Important IP addresses

127.0.0.1

  • Private Addresses
    • 10.0.0.1-10.255.255.254 (10.0.0.0/8)
    • 172.16.0.1-172.31.255.254 (172.16.0.0/12)
    • 192.168.0.1-192.168.255.254 (192.168.0.0/16)

Dynamic IP Addresses

Dynamic IP addresses are IP addresses that are not necessarily tied down to one machine. They are usually applied to personal computers and other devices that can be taken on an off a network without worrying about disrupting anything other than being suddenly disconnected while trying to send an e-mail. You will usually find a dynamic IP address on your personal computer.

Static IP Addresses

You are more likely to find a static IP address on a server than on a personal machine. This is because if the IP address to a server changes it will disrupt the ability of users to access the site (or sites) hosted on that server.

Domain Name System

The Domain Name System (DNS) associates various information with domain names. It serves as the phone book for the Internet by translating human-readable computer hostnames (ex: www.openbookproject.net) into IP addresses (ex: 152.19.134.41) which networking equipment needs to deliver information. DNS also stores other information such as the list of mail servers. DNS is an essential component of the Internet we use.

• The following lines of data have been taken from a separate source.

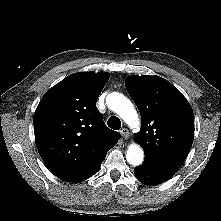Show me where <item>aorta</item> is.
<instances>
[{"instance_id":"obj_1","label":"aorta","mask_w":221,"mask_h":221,"mask_svg":"<svg viewBox=\"0 0 221 221\" xmlns=\"http://www.w3.org/2000/svg\"><path fill=\"white\" fill-rule=\"evenodd\" d=\"M107 106L117 113L131 128H138L140 120L132 102L124 95L113 92L106 98ZM126 159L132 166H139L144 160V152L140 145L132 143L126 152Z\"/></svg>"}]
</instances>
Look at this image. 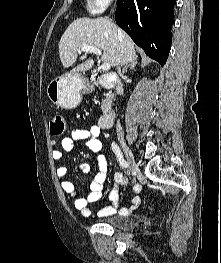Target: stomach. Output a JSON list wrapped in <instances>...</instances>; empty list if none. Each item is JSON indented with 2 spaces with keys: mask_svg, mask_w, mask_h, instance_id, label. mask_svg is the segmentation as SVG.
<instances>
[{
  "mask_svg": "<svg viewBox=\"0 0 221 263\" xmlns=\"http://www.w3.org/2000/svg\"><path fill=\"white\" fill-rule=\"evenodd\" d=\"M89 87L79 73H66L53 79L47 86L48 98L57 106L64 109H73L81 101V93Z\"/></svg>",
  "mask_w": 221,
  "mask_h": 263,
  "instance_id": "obj_1",
  "label": "stomach"
}]
</instances>
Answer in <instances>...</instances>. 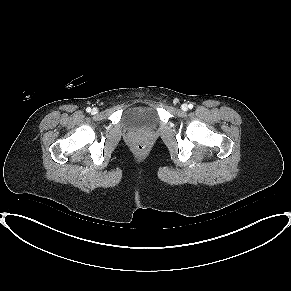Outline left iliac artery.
Wrapping results in <instances>:
<instances>
[{
    "label": "left iliac artery",
    "instance_id": "44dca946",
    "mask_svg": "<svg viewBox=\"0 0 291 291\" xmlns=\"http://www.w3.org/2000/svg\"><path fill=\"white\" fill-rule=\"evenodd\" d=\"M188 107H189V109H192L193 108V104H189Z\"/></svg>",
    "mask_w": 291,
    "mask_h": 291
}]
</instances>
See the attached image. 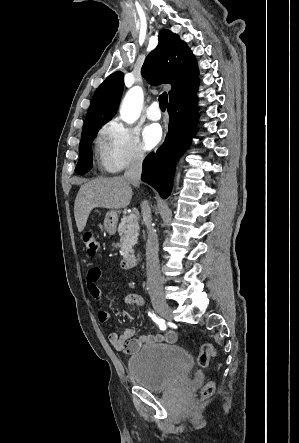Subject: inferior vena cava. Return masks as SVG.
Masks as SVG:
<instances>
[{"instance_id": "inferior-vena-cava-1", "label": "inferior vena cava", "mask_w": 299, "mask_h": 443, "mask_svg": "<svg viewBox=\"0 0 299 443\" xmlns=\"http://www.w3.org/2000/svg\"><path fill=\"white\" fill-rule=\"evenodd\" d=\"M144 155L136 154L130 162L128 168L124 173V179L128 180L134 187L140 184V177L142 172V163ZM141 212L143 222L147 227L148 239L146 242V259H147V284L149 294L151 297L163 296V280L159 270L158 251L159 244L157 234L152 227L151 210L147 201L141 204Z\"/></svg>"}]
</instances>
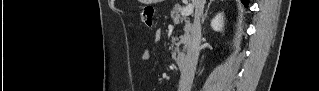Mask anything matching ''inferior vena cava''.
Segmentation results:
<instances>
[{
    "instance_id": "inferior-vena-cava-1",
    "label": "inferior vena cava",
    "mask_w": 319,
    "mask_h": 91,
    "mask_svg": "<svg viewBox=\"0 0 319 91\" xmlns=\"http://www.w3.org/2000/svg\"><path fill=\"white\" fill-rule=\"evenodd\" d=\"M205 2L206 0L195 1V17L187 43V53L181 70L178 91H191L201 42V18L203 17Z\"/></svg>"
}]
</instances>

DNS makes it possible to assign Internet names to organizations independent of the physical routing hierarchy represented by the numerical IP address. DNS distributes the responsibility for assigning domain names and mapping them to IP networks by allowing an authoritative name server for each domain to keep track of its own changes, avoiding the need for a central register to be continually consulted and updated.